Saturn V's Architecture

  • 3 min read
    flowchart LR
    subgraph Frontend
        TypeInfer["Type-infer"]
        Parse --> TypeInfer
        TypeInfer --> Desugar
        Desugar --> Lower
        Lower --> Check
    end
    subgraph Backend
        Check --> Evaluate
        Evaluate --> Solve
    end
  • parse: Saturn V incrementally parses updates to Kerolox source files using tree-sitter, then loads the resulting syntax trees into incremental Salsa data structures. This is the source of all the inputs to the incremental frontend.
  • type-infer: Kerolox programs are type-inferred at a high level using explicit relation definitions and type constraint rules applied on the expression levels. This gives every variable and expression in a program a concrete type and reports error diagnostics when types are inconsistent or unknown.
  • desugar: The typing information is used by Saturn V to desugar the Kerolox types and values into Saturn V's intermediate representation (IR). For example, tuple types are flattened into lists of primitive values. All Saturn V relations ultimately end up as flat relations with columns of only primitive types.
  • lower: Although desugaring has transformed the logical representation of Kerolox of semantics into IR, the IR is still purely logical and does not instruct Saturn V how to operate on relations to meet those semantics. The program's IR is fed into egglog, a state-of-the-art equality graph (e-graph) implementation, to extract an equivalent relational program that can be actually be executed. The relational program is represented as a forest of bottom-up relational operations.
  • check: Some undesirable or unexpected properties of programs such as infinite recursion or unused relations can be detected using Z3's fixed-point engine. This can provide warning diagnostics to users as they write programs, but in the future, it may also be used to ensure the safety of untrusted Saturn V programs before running them. Z3's fixed-point features are designed to check program safety in procedural environments, but luckily, we're already in a Horn clause-based system! It's a match made in heaven.
  • evaluate: Now that the IR describes concrete relational operations instead of pure logical relations, it is passed to a Differential Dataflow engine that incrementally populates the contents of each relation. It also assembles a model of the logical relationships between each entry in the program's decision relations. These relationships are eventually gathered in the top-level constraint operations, which emit constraints on decision values in propositional logic.

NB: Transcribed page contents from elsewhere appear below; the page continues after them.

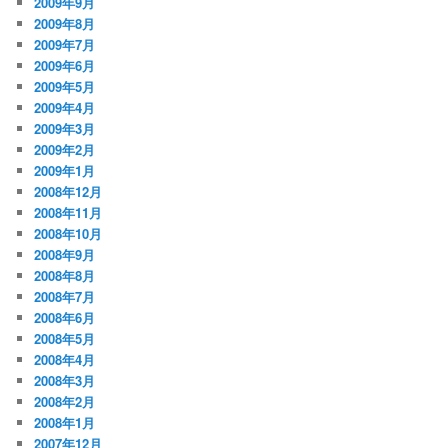
2009年9月
2009年8月
2009年7月
2009年6月
2009年5月
2009年4月
2009年3月
2009年2月
2009年1月
2008年12月
2008年11月
2008年10月
2008年9月
2008年8月
2008年7月
2008年6月
2008年5月
2008年4月
2008年3月
2008年2月
2008年1月
2007年12月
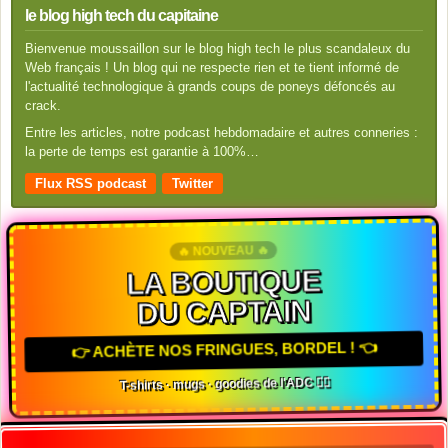
le blog high tech du capitaine
Bienvenue moussaillon sur le blog high tech le plus scandaleux du
Web français ! Un blog qui ne respecte rien et te tient informé de
l'actualité technologique à grands coups de poneys défoncés au
crack.
Entre les articles, notre podcast hebdomadaire et autres conneries :
la perte de temps est garantie à 100%…
Flux RSS podcast
Twitter
🔥 NOUVEAU 🔥
LA BOUTIQUE
DU CAPTAIN
👉 ACHÈTE NOS FRINGUES, BORDEL ! 👈
T-shirts · mugs · goodies de l'ADC 🏴‍☠️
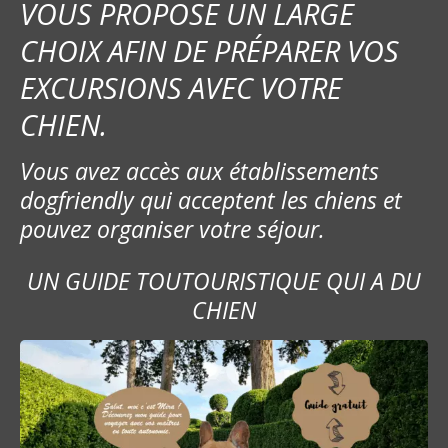
VOUS PROPOSE UN LARGE
CHOIX AFIN DE PRÉPARER VOS
EXCURSIONS AVEC VOTRE
CHIEN.
Vous avez accès aux établissements
dogfriendly qui acceptent les chiens et
pouvez organiser votre séjour.
UN GUIDE TOUTOURISTIQUE QUI A DU
CHIEN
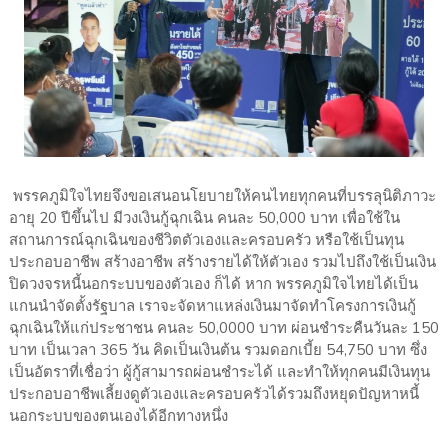
พรรคภูมิใจไทยจึงขอเสนอนโยบายให้คนไทยทุกคนที่บรรลุนิติภาวะ
อายุ 20 ปีขึ้นไป มีวงเงินกู้ฉุกเฉิน คนละ 50,000 บาท เพื่อใช้ใน
สถานการณ์ฉุกเฉินของชีวิตตัวเองและครอบครัว หรือใช้เป็นทุน
ประกอบอาชีพ สร้างอาชีพ สร้างรายได้ให้ตัวเอง รวมไปถึงใช้เป็นเงิน
ปิดวงจรหนี้นอกระบบของตัวเอง ก็ได้ หาก พรรคภูมิใจไทยได้เป็น
แกนนำจัดตั้งรัฐบาล เราจะจัดหาแหล่งเงินมาจัดทำโครงการเงินกู้
ฉุกเฉินให้แก่ประชาชน คนละ 50,0000 บาท ผ่อนชำระคืนวันละ 150
บาท เป็นเวลา 365 วัน คิดเป็นเงินต้น รวมดอกเบี้ย 54,750 บาท ซึ่ง
เป็นอัตราที่เชื่อว่า ผู้กู้สามารถผ่อนชำระได้ และทำให้ทุกคนมีเงินทุน
ประกอบอาชีพเลี้ยงดูตัวเองและครอบครัวได้รวมถึงหยุดปัญหาหนี้
นอกระบบของตนเองได้อีกทางหนึ่ง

  • solve: The constraints, set of active decisions, and logical relations are passed to a decoupled solving engine, which uses a SAT solver to select decisions which meet all of the constraints. Because the evaluation engine's output is incremental, the solving engine's SAT instance can be kept across updates and extended with minor changes to inputs, responding with low latency instead of solving the program from scratch.

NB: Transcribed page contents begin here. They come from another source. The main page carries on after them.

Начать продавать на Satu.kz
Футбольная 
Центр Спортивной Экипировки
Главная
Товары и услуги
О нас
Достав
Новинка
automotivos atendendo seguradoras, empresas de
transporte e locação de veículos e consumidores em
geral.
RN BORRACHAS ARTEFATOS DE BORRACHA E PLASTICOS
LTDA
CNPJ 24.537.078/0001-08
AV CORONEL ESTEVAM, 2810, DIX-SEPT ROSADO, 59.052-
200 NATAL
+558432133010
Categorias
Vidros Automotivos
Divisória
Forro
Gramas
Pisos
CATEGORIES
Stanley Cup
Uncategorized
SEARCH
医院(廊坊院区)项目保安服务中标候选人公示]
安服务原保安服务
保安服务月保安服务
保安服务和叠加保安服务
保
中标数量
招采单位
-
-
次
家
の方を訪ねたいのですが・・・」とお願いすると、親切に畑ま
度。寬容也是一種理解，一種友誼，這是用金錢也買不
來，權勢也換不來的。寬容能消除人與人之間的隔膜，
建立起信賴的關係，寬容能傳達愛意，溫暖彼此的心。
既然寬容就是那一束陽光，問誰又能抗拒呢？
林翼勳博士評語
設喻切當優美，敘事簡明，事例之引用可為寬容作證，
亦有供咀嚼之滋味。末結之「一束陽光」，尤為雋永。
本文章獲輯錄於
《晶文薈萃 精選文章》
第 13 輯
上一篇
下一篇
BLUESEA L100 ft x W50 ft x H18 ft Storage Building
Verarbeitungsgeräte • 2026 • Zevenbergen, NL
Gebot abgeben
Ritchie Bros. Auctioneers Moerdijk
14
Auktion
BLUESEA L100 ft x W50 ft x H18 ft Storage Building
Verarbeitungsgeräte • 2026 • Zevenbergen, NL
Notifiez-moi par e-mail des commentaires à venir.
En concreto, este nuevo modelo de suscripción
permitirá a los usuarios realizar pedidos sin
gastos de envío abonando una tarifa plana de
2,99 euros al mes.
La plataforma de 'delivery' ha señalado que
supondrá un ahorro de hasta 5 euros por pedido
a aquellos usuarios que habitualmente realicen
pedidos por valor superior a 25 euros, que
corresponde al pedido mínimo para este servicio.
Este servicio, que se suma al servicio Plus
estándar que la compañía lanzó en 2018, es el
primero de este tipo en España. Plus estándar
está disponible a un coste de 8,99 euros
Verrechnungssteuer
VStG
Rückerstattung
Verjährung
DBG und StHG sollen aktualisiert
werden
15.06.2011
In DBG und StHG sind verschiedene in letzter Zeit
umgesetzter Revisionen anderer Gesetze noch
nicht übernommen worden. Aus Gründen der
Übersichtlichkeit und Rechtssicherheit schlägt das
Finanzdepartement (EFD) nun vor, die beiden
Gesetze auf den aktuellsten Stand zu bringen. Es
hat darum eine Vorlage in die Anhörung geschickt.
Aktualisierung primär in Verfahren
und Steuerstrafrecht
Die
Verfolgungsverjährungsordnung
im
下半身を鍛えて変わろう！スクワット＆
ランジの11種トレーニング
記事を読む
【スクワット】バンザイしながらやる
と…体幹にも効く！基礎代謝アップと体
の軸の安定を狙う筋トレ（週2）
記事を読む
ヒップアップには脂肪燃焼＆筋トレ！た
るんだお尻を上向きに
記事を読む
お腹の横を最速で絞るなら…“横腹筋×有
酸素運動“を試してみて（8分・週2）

The steps of the pipeline between "parse" and "check" can be considered the "frontend" of Saturn V, because they reason about Kerolox programs without evaluating them or making any decisions. The Saturn V "backend" is composed of the evaluation and solve steps, which run separately and can be asynchronously loaded with new, valid IR code. In other words, the Saturn V frontend is everything that runs in a language server or IDE, and the backend runs long-term on a dedicated server machine and is dynamically loaded with new code over time.